Forward Industries: leveraged treasury

Forward Industries is the most aggressive of the three.

The Nasdaq‑listed company, already the largest publicly traded SOL treasury holder, with 7.01 million Solana tokens on its books, has secured a $40 million crypto‑collateralized loan from Galaxy Digital at 3.4% interest.

They will use their staked SOL as collateral, and are deploying the proceeds to repurchase 6.16 million shares of common stock for roughly $27.4 million.

This is more than “holding crypto on the balance sheet.”

In reality, this is balance‑sheet engineering: using a volatile token reserve to secure financing, then using that financing to buy back equity, all while continuing to earn staking rewards on the collateral.

For shareholders, the upside is amplified exposure if SOL appreciates, while the downside is that a sharp move against SOL can simultaneously compress the token’s value, trigger margin‑call‑style provisions on the loan, and pressure the stock. Three hits at once from one directional bet.
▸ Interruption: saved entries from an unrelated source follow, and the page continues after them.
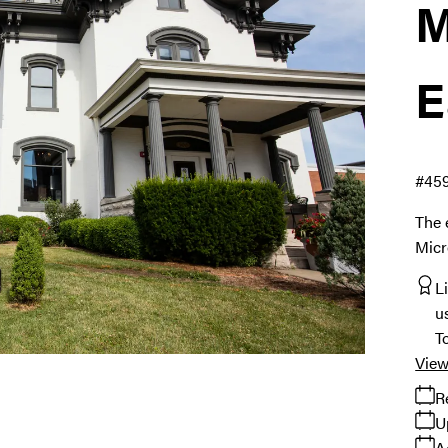
M
E
#45
The 
Micr
L
u
T
View
R
U
A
Forward’s shares have already fallen about 87% from their September 2025 high despite the SOL accumulation strategy.

Evernorth: treasury as identity

Evernorth is taking a different path. Backed by Ripple, Arrington Capital, SBI Holdings, Pantera Capital, and Kraken, the company has raised over $1 billion in gross proceeds and filed a Form S‑4 with the SEC for a Nasdaq listing via a merger with SPAC Armada Acquisition Corp. II, planning to trade under the ticker XRPN.
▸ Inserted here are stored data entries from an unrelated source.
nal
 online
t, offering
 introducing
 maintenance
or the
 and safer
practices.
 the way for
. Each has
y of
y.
At launch, it expects to hold more than 473 million XRP worth roughly $685 million, with the goal of becoming the largest publicly traded XRP treasury company.

Evernorth is not just a company that happens to hold XRP. Its treasury asset is the company’s main public‑market story, and it plans to actively generate yield on that treasury through lending, DeFi participation, and liquidity provisioning rather than simply sitting on it.

That makes the stock case depend heavily on whether public investors want that specific kind of wrapper, and on whether XRP itself remains attractive to the institutional and retail buyers who might buy XRPN shares.

Ryde: operating business plus crypto reserves

Ryde, a Singapore‑based ride‑hailing company listed on NYSE American, represents a third model.

The firm plans to allocate a portion of its corporate reserves to bitcoin, Ether, and Solana, with exact amounts and timing determined by an internal governance team, assets held with a third‑party custodian, and oversight split between a dedicated investment committee and a separate risk management committee.

Ryde is not trying to become a pure crypto proxy. The business still depends on ride‑hailing and carpooling economics, and crypto simply becomes a treasury and branding layer that management frames as flexibility in a shifting macroeconomic environment.

The market’s initial reaction was skeptical, shares fell more than 13% in the session following the announcement, suggesting investors are not automatically rewarding operating companies for adding digital assets to a balance sheet that already has a core business to justify.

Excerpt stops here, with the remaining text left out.